Neurotrophin-3 and brain-derived neurotrophic factor induce oligodendrocyte proliferation and myelination of regenerating axons in the contused adult rat spinal cord

Abstract

Functional loss after spinal cord injury (SCI) is caused, in part, by demyelination of axons surviving the trauma. Neurotrophins have been shown to induce oligodendrogliagenesis in vitro, but stimulation of oligodendrocyte proliferation and myelination by these factors in vivo has not been examined. We sought to determine whether neurotrophins can induce the formation of new oligodendrocytes and myelination of regenerating axons after SCI in adult rats. In this study, fibroblasts producing neurotrophin-3 (NT-3), brain-derived neurotrophic factor (BDNF), ciliary neurotrophic factor, nerve growth factor, basic fibroblast growth factor, or beta-galactosidase (control grafts) were transplanted subacutely into the contused adult rat spinal cord. At 10 weeks after injury, all transplants contained axons. NT-3 and BDNF grafts, however, contained significantly more axons than control or other growth factor-producing grafts. In addition, significantly more myelin basic protein-positive profiles were detected in NT-3 and BDNF transplants, suggesting enhanced myelination of ingrowing axons within these neurotrophin-producing grafts. To determine whether augmented myelinogenesis was associated with increased proliferation of oligodendrocyte lineage cells, bromodeoxyuridine (BrdU) was used to label dividing cells. NT-3 and BDNF grafts contained significantly more BrdU-positive oligodendrocytes than controls. The association of these new oligodendrocytes with ingrowing myelinated axons suggests that NT-3- and BDNF-induced myelinogenesis resulted, at least in part, from expansion of oligodendrocyte lineage cells, most likely the endogenous oligodendrocyte progenitors. These findings may have significant implications for chronic demyelinating diseases or CNS injuries.

Fig. 1.

Illustration of proportional area measurements.
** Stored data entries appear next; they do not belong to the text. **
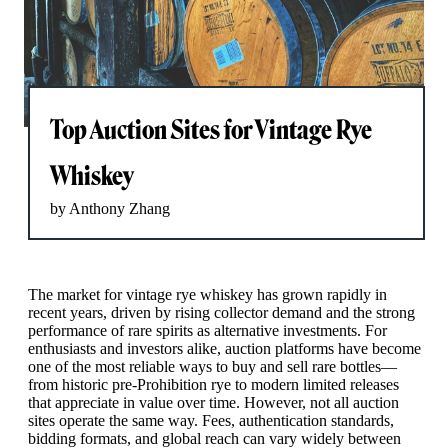
Top Auction Sites for Vintage Rye
Whiskey
by Anthony Zhang
The market for vintage rye whiskey has grown rapidly in
recent years, driven by rising collector demand and the strong
performance of rare spirits as alternative investments. For
enthusiasts and investors alike, auction platforms have become
one of the most reliable ways to buy and sell rare bottles—
from historic pre-Prohibition rye to modern limited releases
that appreciate in value over time. However, not all auction
sites operate the same way. Fees, authentication standards,
bidding formats, and global reach can vary widely between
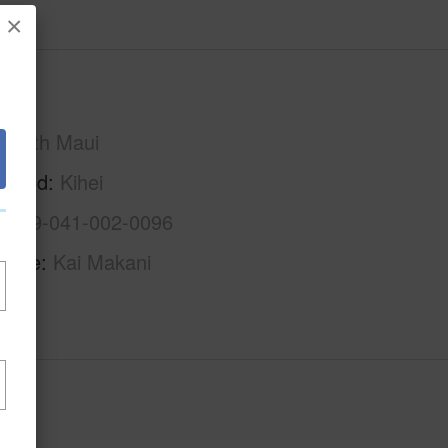
×
Maui
South Maui
rhood
Kihei
2-3-9-041-002-0096
Name
Kai Makani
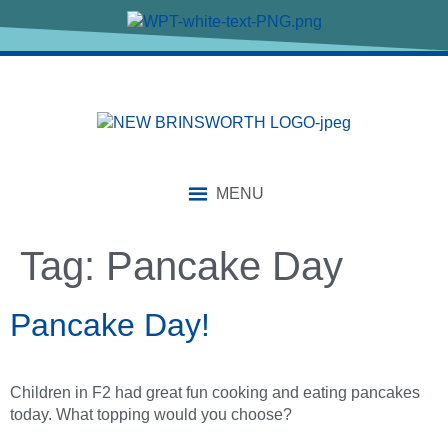
content
MENU
Tag:
Pancake Day
Pancake Day!
Children in F2 had great fun cooking and eating pancakes
today. What topping would you choose?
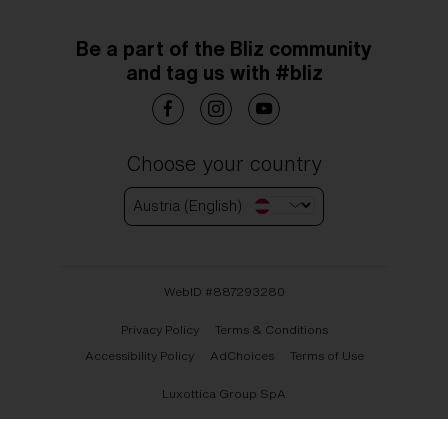
Be a part of the Bliz community
and tag us with #bliz
Choose your country
Austria (English)
WebID #
887293280
Privacy Policy
Terms & Conditions
Accessibility Policy
AdChoices
Terms of Use
Luxottica Group SpA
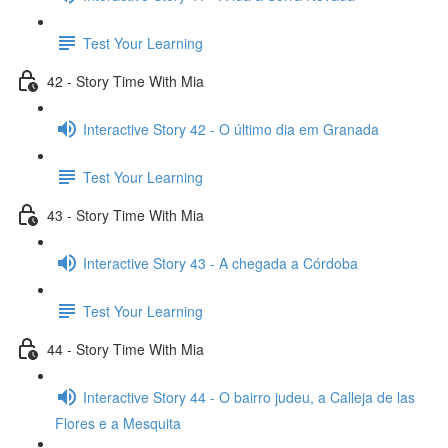
Test Your Learning
42 - Story Time With Mia
Interactive Story 42 - O último dia em Granada
Test Your Learning
43 - Story Time With Mia
Interactive Story 43 - A chegada a Córdoba
Test Your Learning
44 - Story Time With Mia
Interactive Story 44 - O bairro judeu, a Calleja de las
Flores e a Mesquita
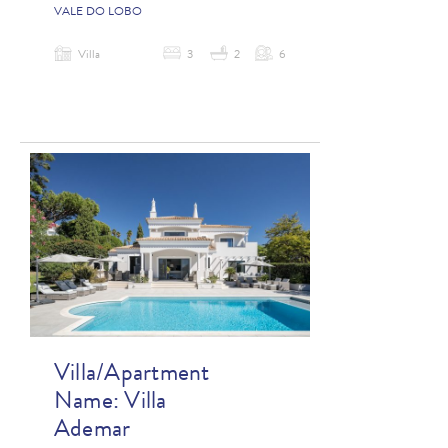
VALE DO LOBO
Villa
3
2
6
Villa/Apartment
Name:
Villa
Ademar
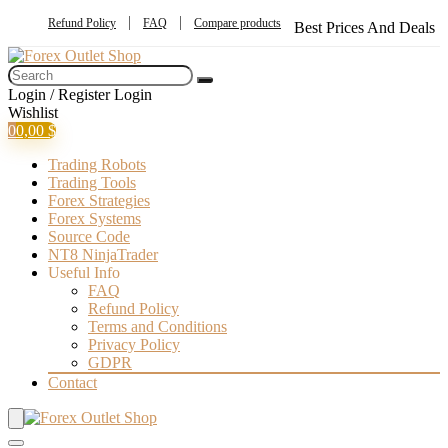
Refund Policy
FAQ
Compare products
Best Prices And Deals
Login / Register
Login
Wishlist
0
0,00
$
Trading Robots
Trading Tools
Forex Strategies
Forex Systems
Source Code
NT8 NinjaTrader
Useful Info
FAQ
Refund Policy
Terms and Conditions
Privacy Policy
GDPR
Contact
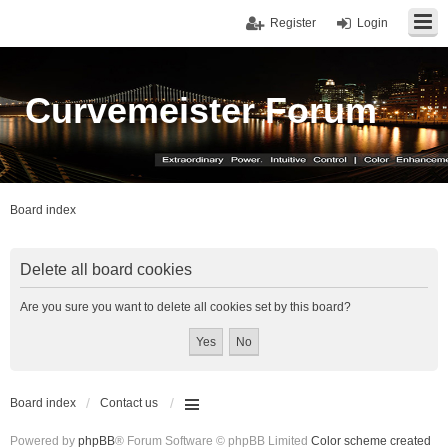
Register
Login
Curvemeister Forum
Board index
Delete all board cookies
Are you sure you want to delete all cookies set by this board?
Board index
Contact us
Powered by
phpBB
® Forum Software © phpBB Limited
Color scheme created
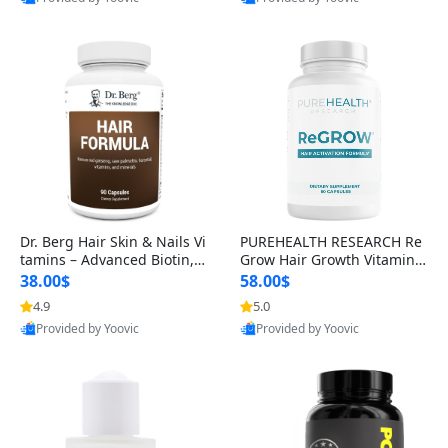
s)
Best Quality
Best Quality
Dr. Berg Hair Skin & Nails Vi
PUREHEALTH RESEARCH Re
tamins – Advanced Biotin, S
Grow Hair Growth Vitamins
aw Palmetto & DHT Blocker
– Biotin, Saw Palmetto & Col
38.00$
58.00$
Formula (90 Veg Capsules)
lagen Hair Supplement for
4.9
5.0
Thicker, Healthier Hair (60 C
Provided by Yoovic
Provided by Yoovic
apsules)
Best Quality
Best Quality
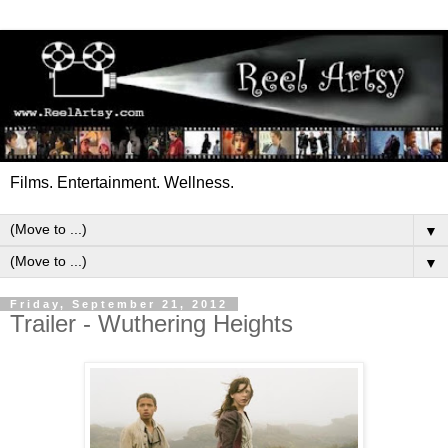
Films. Entertainment. Wellness.
▼
▼
Friday, September 21, 2012
Trailer - Wuthering Heights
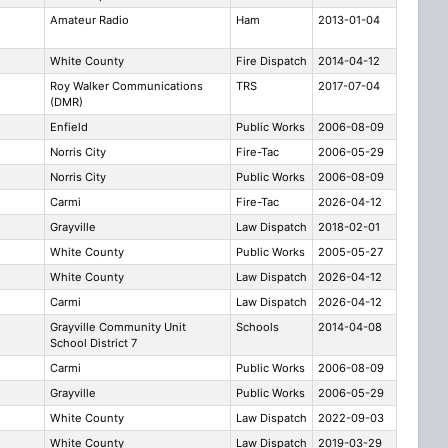
Amateur Radio
Ham
2013-01-04
White County
Fire Dispatch
2014-04-12
Roy Walker Communications
TRS
2017-07-04
(DMR)
Enfield
Public Works
2006-08-09
Norris City
Fire-Tac
2006-05-29
Norris City
Public Works
2006-08-09
Carmi
Fire-Tac
2026-04-12
Grayville
Law Dispatch
2018-02-01
White County
Public Works
2005-05-27
White County
Law Dispatch
2026-04-12
Carmi
Law Dispatch
2026-04-12
Grayville Community Unit
Schools
2014-04-08
School District 7
Carmi
Public Works
2006-08-09
Grayville
Public Works
2006-05-29
White County
Law Dispatch
2022-09-03
White County
Law Dispatch
2019-03-29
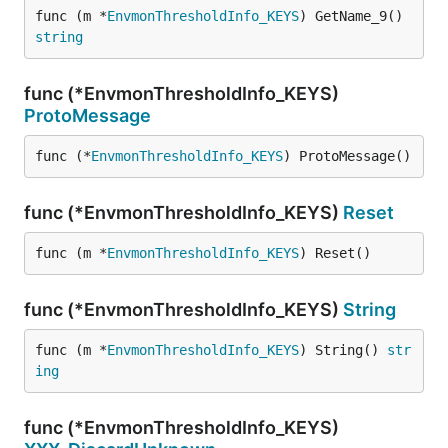
func (m *
EnvmonThresholdInfo_KEYS
) GetName_9() 
string
func (*EnvmonThresholdInfo_KEYS)
ProtoMessage
func (*
EnvmonThresholdInfo_KEYS
) ProtoMessage()
func (*EnvmonThresholdInfo_KEYS)
Reset
func (m *
EnvmonThresholdInfo_KEYS
) Reset()
func (*EnvmonThresholdInfo_KEYS)
String
func (m *
EnvmonThresholdInfo_KEYS
) String() 
str
ing
func (*EnvmonThresholdInfo_KEYS)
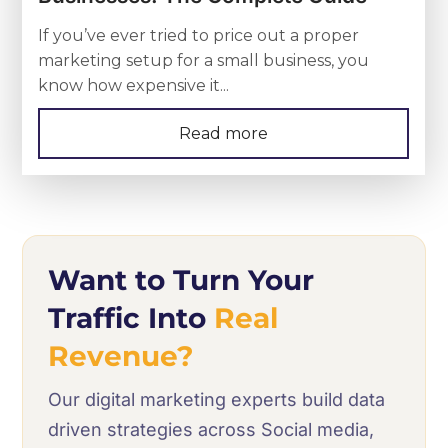
If you’ve ever tried to price out a proper
marketing setup for a small business, you
know how expensive it...
Read more
Want to Turn Your
Traffic Into
Real
Revenue?
Our digital marketing experts build data
driven strategies across Social media,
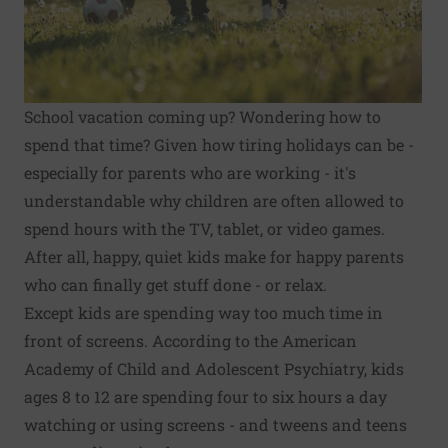
School vacation coming up? Wondering how to
spend that time? Given how tiring holidays can be -
especially for parents who are working - it's
understandable why children are often allowed to
spend hours with the TV, tablet, or video games.
After all, happy, quiet kids make for happy parents
who can finally get stuff done - or relax.
Except kids are spending way too much time in
front of screens. According to the American
Academy of Child and Adolescent Psychiatry, kids
ages 8 to 12 are spending
four to six hours a day
watching or using screens
- and tweens and teens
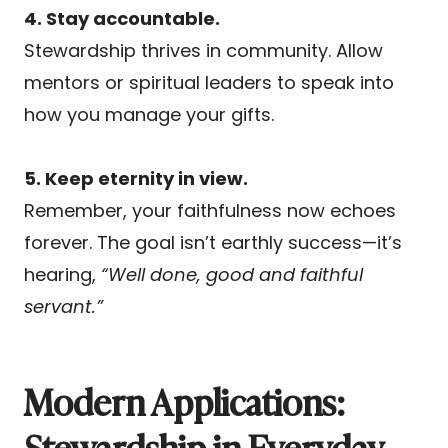
4. Stay accountable.
Stewardship thrives in community. Allow
mentors or spiritual leaders to speak into
how you manage your gifts.
5. Keep eternity in view.
Remember, your faithfulness now echoes
forever. The goal isn’t earthly success—it’s
hearing,
“Well done, good and faithful
servant.”
Modern Applications:
Stewardship in Everyday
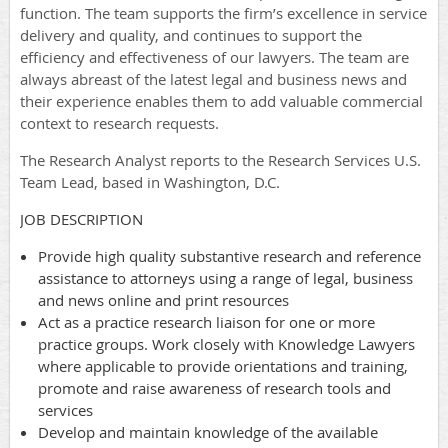
function. The team supports the firm’s excellence in service
delivery and quality, and continues to support the
efficiency and effectiveness of our lawyers. The team are
always abreast of the latest legal and business news and
their experience enables them to add valuable commercial
context to research requests.
The Research Analyst reports to the Research Services U.S.
Team Lead, based in Washington, D.C.
JOB DESCRIPTION
Provide high quality substantive research and reference
assistance to attorneys using a range of legal, business
and news online and print resources
Act as a practice research liaison for one or more
practice groups. Work closely with Knowledge Lawyers
where applicable to provide orientations and training,
promote and raise awareness of research tools and
services
Develop and maintain knowledge of the available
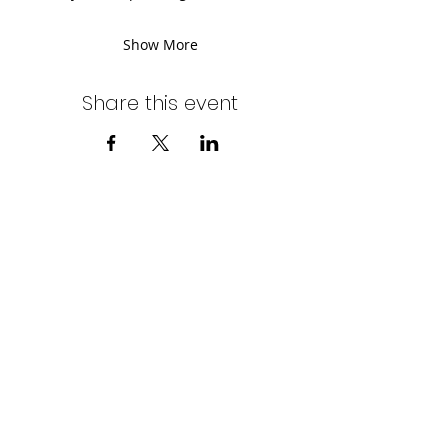
Show More
Share this event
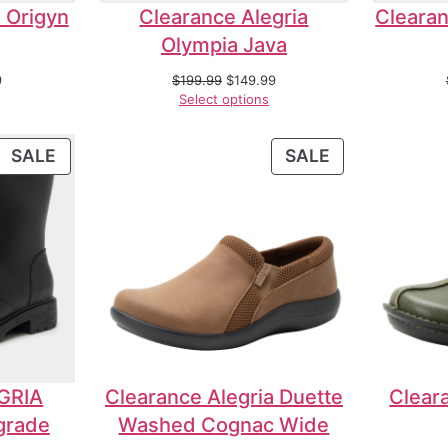
 Origyn
Clearance Alegria
Clearan
Olympia Java
9
$
199.99
$
149.99
Select options
SALE
SALE
GRIA
Clearance Alegria Duette
Cleara
grade
Washed Cognac Wide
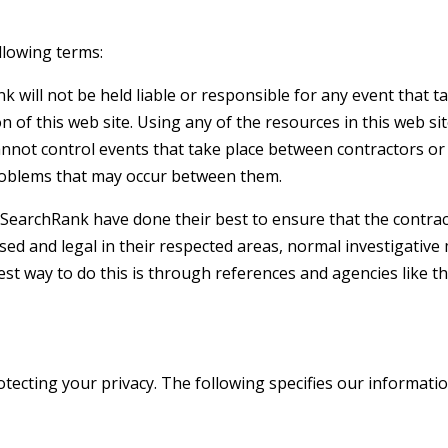
llowing terms:
will not be held liable or responsible for any event that ta
on of this web site. Using any of the resources in this web si
nnot control events that take place between contractors o
problems that may occur between them.
earchRank have done their best to ensure that the contracto
ensed and legal in their respected areas, normal investigati
est way to do this is through references and agencies like t
otecting your privacy. The following specifies our informati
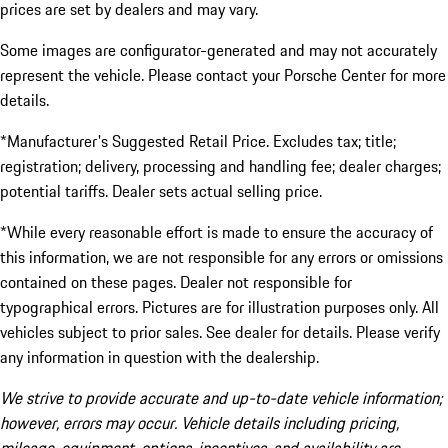
prices are set by dealers and may vary.
Some images are configurator-generated and may not accurately
represent the vehicle. Please contact your Porsche Center for more
details.
*Manufacturer's Suggested Retail Price. Excludes tax; title;
registration; delivery, processing and handling fee; dealer charges;
potential tariffs. Dealer sets actual selling price.
*While every reasonable effort is made to ensure the accuracy of
this information, we are not responsible for any errors or omissions
contained on these pages. Dealer not responsible for
typographical errors. Pictures are for illustration purposes only. All
vehicles subject to prior sales. See dealer for details. Please verify
any information in question with the dealership.
We strive to provide accurate and up-to-date vehicle information;
however, errors may occur. Vehicle details including pricing,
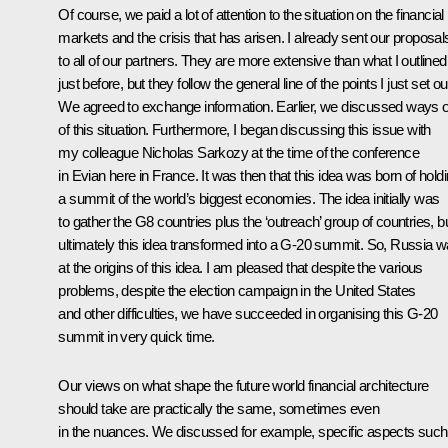
Of course, we paid a lot of attention to the situation on the financial
markets and the crisis that has arisen. I already sent our proposal
to all of our partners. They are more extensive than what I outlined
just before, but they follow the general line of the points I just set ou
We agreed to exchange information. Earlier, we discussed ways 
of this situation. Furthermore, I began discussing this issue with
my colleague Nicholas Sarkozy at the time of the conference
in Evian here in France. It was then that this idea was born of hold
a summit of the world’s biggest economies. The idea initially was
to gather the G8 countries plus the ‘outreach’ group of countries, b
ultimately this idea transformed into a G-20 summit. So, Russia 
at the origins of this idea. I am pleased that despite the various
problems, despite the election campaign in the United States
and other difficulties, we have succeeded in organising this G-20
summit in very quick time.
Our views on what shape the future world financial architecture
should take are practically the same, sometimes even
in the nuances. We discussed for example, specific aspects such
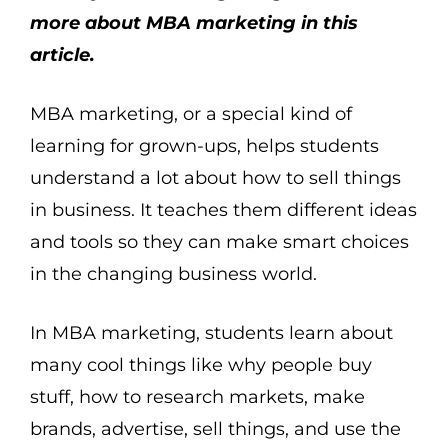
more about MBA marketing in this
article.
MBA marketing, or a special kind of
learning for grown-ups, helps students
understand a lot about how to sell things
in business. It teaches them different ideas
and tools so they can make smart choices
in the changing business world.
In MBA marketing, students learn about
many cool things like why people buy
stuff, how to research markets, make
brands, advertise, sell things, and use the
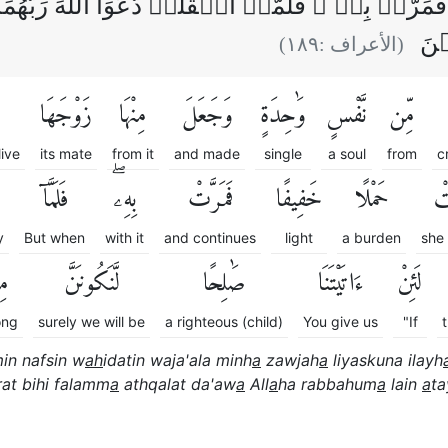
َمَرَّتۡ بِهٖ‌ ۚ فَلَمَّاۤ اَثۡقَلَتۡ دَّعَوَا اللّٰهَ رَبَّهُم
لَّ
)
١٨٩
(الأعراف :
زَوْجَهَا
مِنْهَا
وَجَعَلَ
وَٰحِدَةٍ
نَّفْسٍ
مِّن
live
its mate
from it
and made
single
a soul
from
c
فَلَمَّآ
بِهِۦۖ
فَمَرَّتْ
خَفِيفًا
حَمْلًا
حَ
y
But when
with it
and continues
light
a burden
she 
نَ
لَّنَكُونَنَّ
صَٰلِحًا
ءَاتَيْتَنَا
لَئِنْ
ng
surely we will be
a righteous (child)
You give us
"If
in nafsin w
ah
idatin waja'ala minh
a
zawjah
a
liyaskuna ilayh
at bihi falamm
a
athqalat da'aw
a
All
a
ha rabbahum
a
lain
a
ta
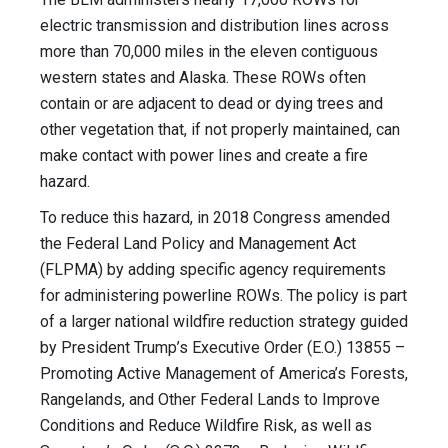
electric transmission and distribution lines across
more than 70,000 miles in the eleven contiguous
western states and Alaska. These ROWs often
contain or are adjacent to dead or dying trees and
other vegetation that, if not properly maintained, can
make contact with power lines and create a fire
hazard.
To reduce this hazard, in 2018 Congress amended
the Federal Land Policy and Management Act
(FLPMA) by adding specific agency requirements
for administering powerline ROWs. The policy is part
of a larger national wildfire reduction strategy guided
by President Trump’s Executive Order (E.O.) 13855 –
Promoting Active Management of America’s Forests,
Rangelands, and Other Federal Lands to Improve
Conditions and Reduce Wildfire Risk, as well as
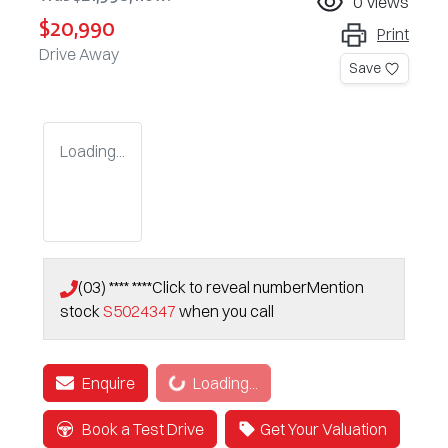
0
views
$20,990
Print
Drive Away
Save
Loading...
(03) **** ****
Click to reveal number
Mention
stock
S5024347
when you call
Loading...
Enquire
Loading...
Book a Test Drive
Get Your Valuation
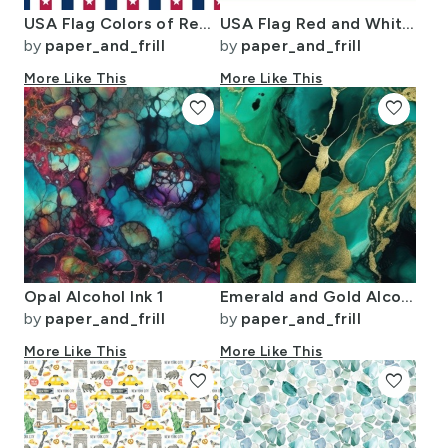
USA Flag Colors of Red White and Blue with Stars in Alternating 1 Inch
USA Flag Red and White Stripes
by
paper_and_frill
by
paper_and_frill
More Like This
More Like This
favorite
favorite
Opal Alcohol Ink 1
Emerald and Gold Alcohol Ink 4
by
paper_and_frill
by
paper_and_frill
More Like This
More Like This
favorite
favorite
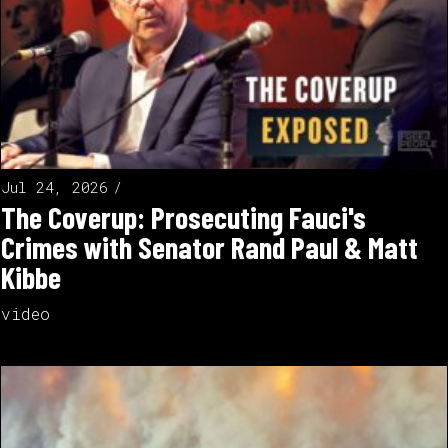
Jul 24, 2026
The Coverup: Prosecuting Fauci's
Crimes with Senator Rand Paul & Matt
Kibbe
video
Images are from a cross section of an NT-3 graft that was immunohistochemically labeled for MBP. The left image shows the digitized spinal cord; the graft border has been manually outlined in red. The area inside the red border, i.e., the cross-sectional graft area, corresponds to the scan area. The right image demonstrates the MBP-ir profiles within the graft that were selected as positive (green); these correspond to the target area. Proportional area was calculated by dividing the target area by the scan area.

Fig. 2.

Neurofilament-ir in a normal, 2 d post-injury (PI) and 10 week PI spinal cord. Comparison of neurofilament-ir at T₈ from a normal spinal cord (A, 5×) and a spinal cord epicenter at 2 Days PI (B, 5×) reveals the minimal amount of axons spared in the epicenter at the time of transplantation. By 10 Weeks PI (C, 5×), there was an increase in the number of axons observed in the epicenter compared with that seen at 2 Days PI, suggesting that a limited amount of endogenous regrowth occurred at the injury site. Theblack boxes in A–C are shown at higher power (40×) to the right of each image.

Fig. 3.

Comparison of neurofilaments in injury control and transplanted spinal cords. Horizontal sections from an injured spinal cord (nongraft recipient) (A), a β-gal graft (B), and an NT-3-producing graft (C) immunolabeled for neurofilament and counterstained with cresyl violet. Images are from rats that received grafts at 10 d after injury and survived for 12 weeks. They are representative, however, of spinal cords from 2 d post-injury transplants and 10 week survival times. Arrows inB and C delineate graft perimeters. Note that grafts filled the lesion cavities and that NT-3 production increased the amount of axons extending into the grafts. Quantitation of the proportional area of the grafts occupied by neurofilaments (D) revealed that NT-3, BDNF, CNTF, and β-gal grafts contained significantly more axons than the lesion epicenter and nongraft recipients (^†p < 0.05 for β-gal and CNTF, and p < 0.001 for NT-3 and BDNF). In addition, BDNF and NT-3 stimulated a more robust infiltration of axons in comparison with β-gal or other growth factor grafts (*p < 0.01). (Bars represent mean ± SEM;n = 5 for injury control, NGF, CNTF, FGF;n = 6 for β-gal, NT-3; n = 11 for BDNF).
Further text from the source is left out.